Among the 19 specific industry sectors TIPRO uses to define the Texas oil and natural gas industry, Gasoline Stations with Convenience Stores led in the ranking for unique job listings in November with 2,563 postings, followed by Support Activities for Oil and Gas Operations (2,319) and Crude Petroleum Extraction (690). The leading three cities by total unique oil and natural gas job postings were Houston (2,538), Midland (717) and Odessa (396), said TIPRO.
TIPRO also highlights tax contributions by the oil and gas industry for essential government coffers. In November, Texas energy producers paid $488 million in oil production taxes, according to recent data released by the Texas comptroller’s office. Producers last month also paid $157 million to the state in natural gas production taxes. Production taxes paid by the oil and natural gas industry are used to support major revenue streams for the state, including public education funding, the State Highway Fund, the Rainy Day Fund and other vital parts of the state budget.

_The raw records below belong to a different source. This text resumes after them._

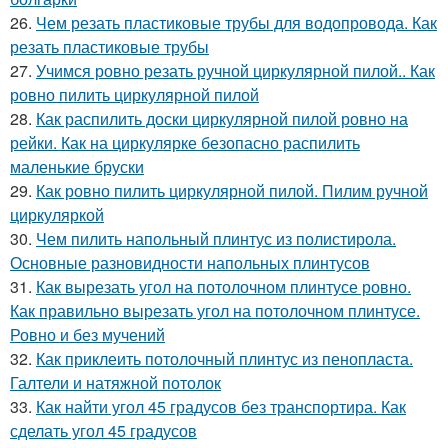
26.
Чем резать пластиковые трубы для водопровода. Как
резать пластиковые трубы
27.
Учимся ровно резать ручной циркулярной пилой.. Как
ровно пилить циркулярной пилой
28.
Как распилить доски циркулярной пилой ровно на
рейки. Как на циркулярке безопасно распилить
маленькие бруски
29.
Как ровно пилить циркулярной пилой. Пилим ручной
циркуляркой
30.
Чем пилить напольный плинтус из полистирола.
Основные разновидности напольных плинтусов
31.
Как вырезать угол на потолочном плинтусе ровно.
Как правильно вырезать угол на потолочном плинтусе.
Ровно и без мучений
32.
Как приклеить потолочный плинтус из пенопласта.
Галтели и натяжной потолок
33.
Как найти угол 45 градусов без транспортира. Как
сделать угол 45 градусов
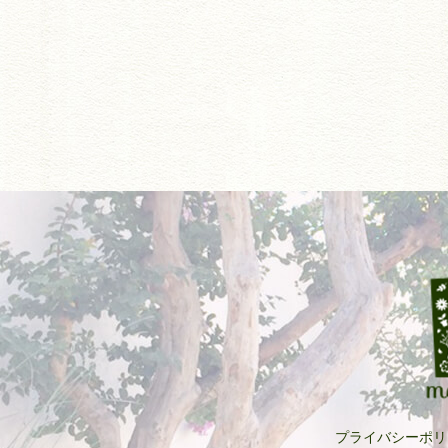
プライバシーポリ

Looking to the new year, TIPRO notes new production forecasts by the U.S. Energy Information Administration (EIA) showing sustained growth in U.S. crude oil production for 2025. U.S. crude oil production next year is projected to average 13.5 million barrels per day (bpd). This will follow record-breaking production in August, when an average of 13.4 million b/d of crude oil was produced in the United States. Domestic production of natural gas is also forecasted to go up in the next year, driven by higher output from the Permian Basin. Higher prices and increased demand from nearby new liquefied natural gas (LNG) export projects that will be ramping up production are expected to help support and boost the production of natural gas in 2025.
A long-awaited study by the U.S. Department of Energy (DOE) was released this week examining the impact of U.S. LNG exports. While Energy Secretary Jennifer Granholm states the agency’s assessment “reinforces that a business as usual approach is neither sustainable nor advisable,” there’s a multitude of inaccuracies that skew DOE’s synopsis of the LNG industry. Texans for Natural Gas (TNG), a TIPRO education campaign, has reported on LNG export trends and the many positive contributions over the years. “Business as usual” for Texas’ LNG industry has spurred economic growth and infrastructural development at home while simultaneously supporting affordable and reliable energy access for global allies. DOE’s study reaffirms the Biden Administration’s track record of politics over providing a secure energy future.
TIPRO also has voiced disappointment over the many unsuccessful attempts to pass the Energy Permitting Reform Act of 2024 (EPRA) in Congress. In the U.S., gaining permits to build energy infrastructure and connecting it to the electric grid is harder today than at any point in recent memory. Projects built between 2018 and 2022 face an average wait time of four years before they can connect to the grid, up from less than two years for projects built between 2000 and 2007. Unclear and overlapping mandates, poor coordination among federal agencies and unnecessarily long timelines are just some of the many hurdles energy projects face in development.
TIPRO says permitting reform has fallen out of consideration for the Continuing Resolution (CR). With a Republican-controlled House and Senate, policymakers will likely revamp their strategy in the Spring and TIPRO remains hopeful that these challenges will be adequately addressed in the near-term.
“The continued success of the U.S. oil and natural gas industry relies heavily on providing a stable regulatory environment for domestic production and the build out of energy infrastructure,” said Ed Longanecker, president of TIPRO. “Despite facing numerous challenges in recent years from a policy standpoint, our industry has managed to overcome many obstacles to continue providing affordable and reliable energy in order to meet growing global demand. The impact of those policies vary greatly within our industry, however, and TIPRO looks forward to working with the new administration to unleash the true potential of the U.S. oil and gas industry and will advocate accordingly on behalf of our members,” concluded Longanecker.